The nights are drawing in, and autumn's paintbrush is busily at work on Cardiff's trees, which can mean only one thing:
Iris 2015 is almost upon us! That's right. Someone seems to have pressed the fast forward button on the last twelve months and we're about to embark on another five day festival of movies, parties and more movies. (This year's motto is "Watch films. Party nightly. Repeat.")
Is it really almost a year since Brendon McDonall's excellent All God's Creatures won best short? Well, yes, apparently, and so the Iris Blogger has once again been woken from his slumber with a sharpened stick (behave), and is back at his keyboard to bring you all the news, views and gossip from another Iris Prize Festival.

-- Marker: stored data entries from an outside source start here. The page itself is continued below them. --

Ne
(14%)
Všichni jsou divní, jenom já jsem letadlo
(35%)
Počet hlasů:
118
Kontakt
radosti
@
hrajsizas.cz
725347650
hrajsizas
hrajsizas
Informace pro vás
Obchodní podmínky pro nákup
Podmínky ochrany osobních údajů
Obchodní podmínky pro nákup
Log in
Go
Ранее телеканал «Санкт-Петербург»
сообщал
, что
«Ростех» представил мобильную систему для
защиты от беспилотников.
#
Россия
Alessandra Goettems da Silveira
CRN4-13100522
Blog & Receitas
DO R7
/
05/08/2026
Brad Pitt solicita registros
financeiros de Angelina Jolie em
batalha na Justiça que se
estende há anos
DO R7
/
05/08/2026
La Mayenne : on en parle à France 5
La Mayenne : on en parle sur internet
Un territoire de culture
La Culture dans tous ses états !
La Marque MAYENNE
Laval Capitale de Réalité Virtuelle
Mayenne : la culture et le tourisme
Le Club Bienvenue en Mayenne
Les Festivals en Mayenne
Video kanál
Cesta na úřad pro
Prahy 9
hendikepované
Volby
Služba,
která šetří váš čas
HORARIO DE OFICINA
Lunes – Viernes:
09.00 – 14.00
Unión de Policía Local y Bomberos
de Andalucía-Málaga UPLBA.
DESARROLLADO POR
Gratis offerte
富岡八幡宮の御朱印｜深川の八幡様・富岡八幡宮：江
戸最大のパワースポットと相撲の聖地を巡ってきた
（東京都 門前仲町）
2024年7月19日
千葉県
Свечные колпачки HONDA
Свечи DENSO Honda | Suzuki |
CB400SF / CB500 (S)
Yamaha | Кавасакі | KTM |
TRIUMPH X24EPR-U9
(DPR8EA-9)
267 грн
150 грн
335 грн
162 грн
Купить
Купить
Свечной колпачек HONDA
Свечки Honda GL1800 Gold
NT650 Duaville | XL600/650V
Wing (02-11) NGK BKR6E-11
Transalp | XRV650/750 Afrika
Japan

This year, however, it's all change. From now on, you, the Iris-going (or just Iris-curious) public can comment and interact with each post. If the Blogger hates a film you love or loves a film you hate, you can tell him why he's wrong. Just remember to play nice, as anything unpleasant will be jettisoned into the Phantom Zone of online commentary, like Terence Stamp and Sarah Douglas in Superman.
This year's festival kicks off (in every sense of the word) with the appropriately programmed Scrum, a feature-length documentary about a gay men's rugby team from Australia competing in the Bingham Cup (pictured above). I say "appropriately programmed", because as well as being the home of Iris, Cardiff is also one of the host cities of this year's Rugby World Cup, and Sunday night will see Ireland take on Italy at our very own Millennium Stadium.
As if Iris had had a crystal ball when planning this year's festival long before the rugby fixtures were announced, 2015 will also have a focus on films from Ireland, showcasing some of the best Irish shorts we've seen over the last 9 years, as well as screenings of several features, including documentary The Love That Dare Not Speak Its Name and the 2005 film Breakfast on Pluto, starring Cillian Murphy. And we're particularly looking forward to hearing people talk about the Iris Irish focus after their third Jagerbomb.
Right now, it's lunchtime on Sunday, October 4th, and the countdown clock on our homepage tells me we have just two days, twenty hours, nineteen minutes and four seconds until Iris 2015 is underway. In just over a week we will know who's won the Iris Prize(s) for Best International Short, Best Feature, Best UK Short, Best Actor and Best Actress.
No news yet on whether this year will see the introduction of a prize for 'Best Conversation Overheard in a 'Chippy Lane' Kebab Shop at 2am' or 'Most Embarrassing Walk of Shame', but the Iris Blogger is interested in any and all nominations.